Due to this, there is no possible way I can convey your accounts of woe to the people who happen to be behaving badly on bicycles.
Here, let me put this in perspective. When I find out you drive to work each day from some suburban nightmare, I don't regale you with stories about the idiocy of car drivers-- how terrified I was when a sport utility vehicle passed me at 40 mph with no room to spare. How I got honked at for actually stopping at a 4-way-stop and then taking "too long" when it was my turn to proceed. How I've made it my personal battle to make the phrase "Get on the sidewalk!" legal grounds for manslaughter because it is so fundamentally ignorant...
Telling you all that would be silly! Because you are a car driver, not all car drivers.
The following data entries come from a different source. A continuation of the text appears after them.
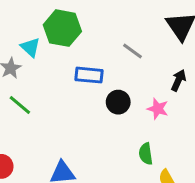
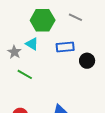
cyan triangle: (30, 47) -> (32, 44), moved
gray line: (132, 51) -> (75, 17), moved

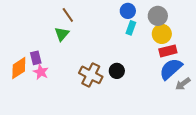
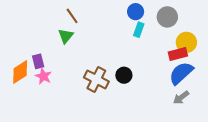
yellow circle: (162, 34) -> (186, 42), moved
gray arrow: (183, 84) -> (181, 97), moved

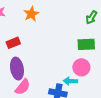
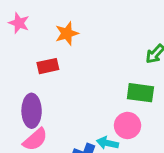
red rectangle: (13, 43) -> (48, 66), moved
You have no association with the person next to you on the freeway other than that you are both people, alone in a car, coming from a similar direction and going in a similar direction. That's it.
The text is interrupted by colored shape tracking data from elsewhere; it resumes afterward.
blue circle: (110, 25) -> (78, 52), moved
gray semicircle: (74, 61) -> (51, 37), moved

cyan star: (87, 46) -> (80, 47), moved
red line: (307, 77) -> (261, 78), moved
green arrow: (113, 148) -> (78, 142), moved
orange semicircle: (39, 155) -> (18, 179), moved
The same is true for me. I am proud of my bike and the miles I put on it. I'm proud of my friends who actively and enthusiastically put miles on their bikes. But I honestly can't account for the actions of every hipster on a fixie, no more than you can account for the actions of every Escalade with spinning rims. I am my own person with my own story and my own love of cycling. Don't try to group me with those who don't know how to ride. Furthermore, don't pretend like you've never rolled through a stop sign or forgotten to signal. Please.
Does this make things a little bit more clear for you? Do you understand? Good. I hope this little talk comes in handy the next time you have the opportunity to meet a commuter.
Sincerely,
Me, just me, one cyclist among millions, Antonia, doing her best against these waves of constant stupidity.
well said sis! good show leaving out the explitives, must have been difficult.